回顾性队列研究。马凡综合征(MFS)患者的脊柱畸形与特发性脊柱侧凸(IS)患者的脊柱畸形不同。与 IS 相比,MFS 患者的脊柱畸形更容易进展,更可能出现矢状面失平衡。然而,MFS 患者这种特征性脊柱畸形的病因仍不清楚。本研究旨在通过假设 MFS 患者的脊柱旁肌肉在质量或数量上与 IS 患者不同,来确定 MFS 患者的脊柱肌肉特征。我们比较了我院 17 例年龄在 25 岁或以下的 MFS 患者(接受脊柱侧凸手术)和年龄、性别匹配的 IS 患者(接受脊柱侧凸手术)。使用术前 T2 加权磁共振成像测量 L3/4 和 L4/5 水平的腰大肌(PM)和椎旁肌(PVM)的身体大小调整后的相对横截面积(rCSA)、脂肪浸润比(FI%)和相对功能横截面积(rFCSA)。功能 CSA 定义为每个肌肉的总 CSA 减去脂肪浸润面积,rFCSA 计算为身体大小调整后的功能 CSA。MFS 组的 L3/4 和 L4/5 水平 PM 的 rCSA 明显小于 IS 组(L3/4,P=0.021;L4/5,P=0.002)。
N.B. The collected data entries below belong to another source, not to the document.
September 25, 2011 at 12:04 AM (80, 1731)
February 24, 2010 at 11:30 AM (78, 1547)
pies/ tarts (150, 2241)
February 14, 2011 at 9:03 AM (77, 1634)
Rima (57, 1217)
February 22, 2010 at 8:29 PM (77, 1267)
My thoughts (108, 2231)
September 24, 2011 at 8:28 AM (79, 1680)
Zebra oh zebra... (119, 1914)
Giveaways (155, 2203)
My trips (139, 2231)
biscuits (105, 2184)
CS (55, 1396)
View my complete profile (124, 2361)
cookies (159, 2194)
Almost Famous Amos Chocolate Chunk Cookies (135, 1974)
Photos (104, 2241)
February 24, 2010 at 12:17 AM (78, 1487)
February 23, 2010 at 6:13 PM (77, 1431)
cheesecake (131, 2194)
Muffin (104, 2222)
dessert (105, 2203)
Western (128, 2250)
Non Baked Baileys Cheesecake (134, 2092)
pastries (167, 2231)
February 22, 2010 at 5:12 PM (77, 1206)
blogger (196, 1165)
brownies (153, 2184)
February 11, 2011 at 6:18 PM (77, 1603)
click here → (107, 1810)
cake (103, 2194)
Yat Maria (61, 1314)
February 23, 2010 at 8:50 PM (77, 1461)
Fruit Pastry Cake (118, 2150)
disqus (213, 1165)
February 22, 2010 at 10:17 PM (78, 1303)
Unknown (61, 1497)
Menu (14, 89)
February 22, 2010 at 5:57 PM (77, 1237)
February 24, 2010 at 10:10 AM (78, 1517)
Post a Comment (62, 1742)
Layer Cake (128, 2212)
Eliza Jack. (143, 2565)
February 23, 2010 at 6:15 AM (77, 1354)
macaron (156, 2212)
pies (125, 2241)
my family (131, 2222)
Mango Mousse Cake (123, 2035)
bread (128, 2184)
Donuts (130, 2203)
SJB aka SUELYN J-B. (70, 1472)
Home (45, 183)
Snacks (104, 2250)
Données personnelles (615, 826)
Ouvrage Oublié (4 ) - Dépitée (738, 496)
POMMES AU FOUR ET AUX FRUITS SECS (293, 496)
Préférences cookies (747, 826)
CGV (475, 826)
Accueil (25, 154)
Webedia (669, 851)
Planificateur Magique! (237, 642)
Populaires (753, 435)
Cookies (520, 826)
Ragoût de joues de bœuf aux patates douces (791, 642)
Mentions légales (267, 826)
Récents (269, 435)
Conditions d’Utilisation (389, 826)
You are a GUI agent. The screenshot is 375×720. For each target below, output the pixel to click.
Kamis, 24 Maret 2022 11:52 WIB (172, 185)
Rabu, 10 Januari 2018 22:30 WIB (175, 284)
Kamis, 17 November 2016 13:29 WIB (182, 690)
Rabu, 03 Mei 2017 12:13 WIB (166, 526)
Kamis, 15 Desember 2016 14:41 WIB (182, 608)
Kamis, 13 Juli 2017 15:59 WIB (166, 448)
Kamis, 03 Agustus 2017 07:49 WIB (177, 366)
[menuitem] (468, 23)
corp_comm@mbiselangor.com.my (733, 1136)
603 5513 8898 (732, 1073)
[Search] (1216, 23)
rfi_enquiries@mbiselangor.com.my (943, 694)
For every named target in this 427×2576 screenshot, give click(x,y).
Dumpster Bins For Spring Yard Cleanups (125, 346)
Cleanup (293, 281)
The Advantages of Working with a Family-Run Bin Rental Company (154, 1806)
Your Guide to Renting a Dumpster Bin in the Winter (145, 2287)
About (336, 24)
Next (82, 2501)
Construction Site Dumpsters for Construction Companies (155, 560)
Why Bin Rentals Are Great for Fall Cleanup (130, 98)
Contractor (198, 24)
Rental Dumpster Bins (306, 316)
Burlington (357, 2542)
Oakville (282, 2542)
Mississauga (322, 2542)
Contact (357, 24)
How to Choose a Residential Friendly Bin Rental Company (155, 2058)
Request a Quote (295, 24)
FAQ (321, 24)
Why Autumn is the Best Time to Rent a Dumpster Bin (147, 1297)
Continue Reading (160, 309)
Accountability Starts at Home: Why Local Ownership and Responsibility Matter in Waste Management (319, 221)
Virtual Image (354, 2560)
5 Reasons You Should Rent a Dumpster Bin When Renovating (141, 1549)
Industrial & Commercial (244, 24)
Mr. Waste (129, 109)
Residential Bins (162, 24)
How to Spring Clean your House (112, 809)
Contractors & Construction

MFS 组的 PM 在 L4/5 的 FI%明显更高(P=0.044)。因此,MFS 组的 L3/4 和 L4/5 水平 PM 的 rFCSA 和 L3/4 水平 PVM 的 rFCSA 明显小于 IS 组(PM 在 L3/4,P=0.021;PM 在 L4/5,P=0.001;PVM 在 L3/4,P=0.025)。与 IS 患者相比,MFS 患者的 PM 身体大小调整后的 CSA 明显减少,PVM 和 PM 的身体大小调整后的功能 CSA 减少。这些发现可能部分解释了 MFS 患者独特的脊柱畸形特征。